EUR / USD: the euro has a chance for rehabilitation
The EUR/USD bears could not press the support level 1.1610 last week and open their way to the area of the 15th figure. Although many factors contributed to such a breakthrough such as Mario Draghi’s speech that disappointed traders, the US economic growth showed a positive trend, and consumer spending in the second quarter grew by just four percent. In addition, the PCE Core index (Personal Consumption Expenditures, Excluding Food & Energy), the most important indicator according to Fed, grew by two percent which confirmed the experts’ forecasts.
But the euro-dollar pair was cold to such positive numbers. Moreover, the price rebounded from local lows and completed the trading week in the middle of the 16th figure. The strong support level has remained steady, and now the European currency has a chance for a corrective pullback.
But first of all, let’s see why the bulls failed to strengthen their influence based on such optimistic data? After all, the quarterly growth of the US economy gained the maximum for the past four years, despite the fact that it did not reach the forecasted values of just 0.1%. Initially, there were rumors on the market that the White House depends on a stronger dynamics of GDP growth – 4.8% -4.9%. Because of this circumstance, Trump allegedly will exert further pressure on the Fed regarding the slowdown in rates tightening monetary policy, but these are only rumors. During his speech on Friday, the US president announced a steady economic growth and believed that such strong numbers are not “a one-shot”.

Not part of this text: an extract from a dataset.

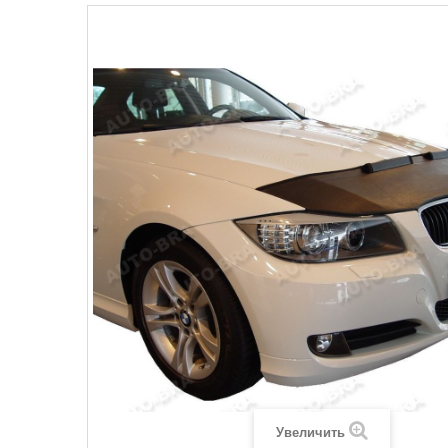
Увеличить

However, most experts disagree with this statement. In their opinion, the increasing trade tension will not be able to keep the key figure within the framework of four, but also within the framework of three percent. The structure of the published data suggests that GDP grew due to trade and a reduction in the foreign trade deficit. Thus, exports grew by more than 9%, while imports showed a minimum of 0.5%. According to some analysts, the escalation of the trade war with China could slow the growth of the US economy and the GDP figure in the third quarter will be (at least) below four percent. In other words, the overwhelming majority of experts calmly reacted to the Friday release, because, in their opinion, the published figures do not yet indicate an established trend. Also, evaluating the development of recent events, the US economy will not be able to withstand a given rate. This explains the low-key reaction of the foreign exchange market.

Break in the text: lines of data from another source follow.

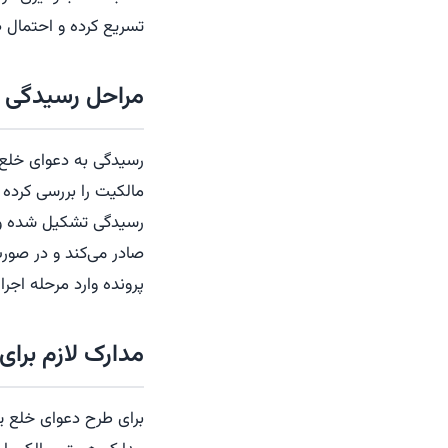
تسریع کرده و احتمال ص
مراحل رسیدگی ب
رسیدگی به دعوای خلع ی
مالکیت را بررسی کرده
رسیدگی تشکیل شده و ط
صادر می‌کند و در صو
پرونده وارد مرحله اجر
مدارک لازم برای
برای طرح دعوای خلع ی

Such restraint has survived today. Moreover, Donald Trump put pressure again on the American currency with his speech. This time, he stated that he was ready to implement the shut down procedure (in other words, to suspend the work of the government), if the Democratic deputies refuse to vote for a package of migration laws. This bill is the subject of heated discussions, as it includes the construction of a wall on the border with Mexico and the abolition of the migration lottery. The first and the second idea are actively criticized not only by members of the Democratic Party, but also by some Trump party members. Therefore, the US president’s ultimatum should not be ignored, given the fact that Democrats are unlikely to succumb to such threats. Evaluating the behavior of the dollar on Monday, most market participants believe that Trump’s statement is only a political bluff. However, in any case, this factor does not make greenback attractive, especially after Trump’s criticism of the Fed in the light of the forthcoming meeting of the American regulator.

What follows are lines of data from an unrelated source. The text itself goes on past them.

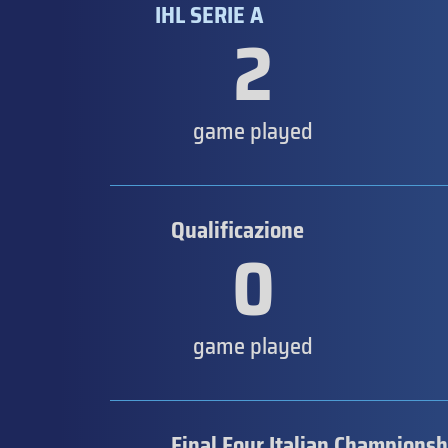
IHL SERIE A
2
game played
Qualificazione
0
game played
Final Four Italian Championsh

Thus, while the dollar is “occupied” with internal political problems, the European currency has a chance to show character and demonstrate corrective growth. Everything depends on the dynamics of key indicators of the European economy which will be published tomorrow.
So, we will determine tomorrow the preliminary data on inflation growth in the euro area, GDP and unemployment. Also we will learn the indicator of the German labor market. The overall forecast for these indicators are quite good, but without any hint of any significant breakthrough.
For example, the consumer price index should remain at a high level – 2%. Core inflation may return to 1% after the June revision to 0.9%. Unemployment traditionally demonstrates positive dynamics (in June it is likely to drop to 8.3%), but GDP in quarterly terms should remain at the same level (0.4%), and will slow down to 2.2% year-on-year (after growth of 2.5%). The German labor market also should not disappoint traders since forecasts shows that unemployment will remain at a record low level of 5.2%, and the number of unemployed will be reduced by 10 thousand.
In the context of the last ECB meeting, traders are primarily interested in the dynamics of European inflation. If inflation indicators come out at least on the forecast level, the EUR/USD pair will be able to continue corrective growth. The first target of the northern movement is the 1.1755 mark, which corresponds to the upper line of the Bollinger Bands indicator on the daily chart. If the pair secures above this level, then it will open the way to a larger growth – up to the level of 1.1960 (the upper limit of Kumo on D1).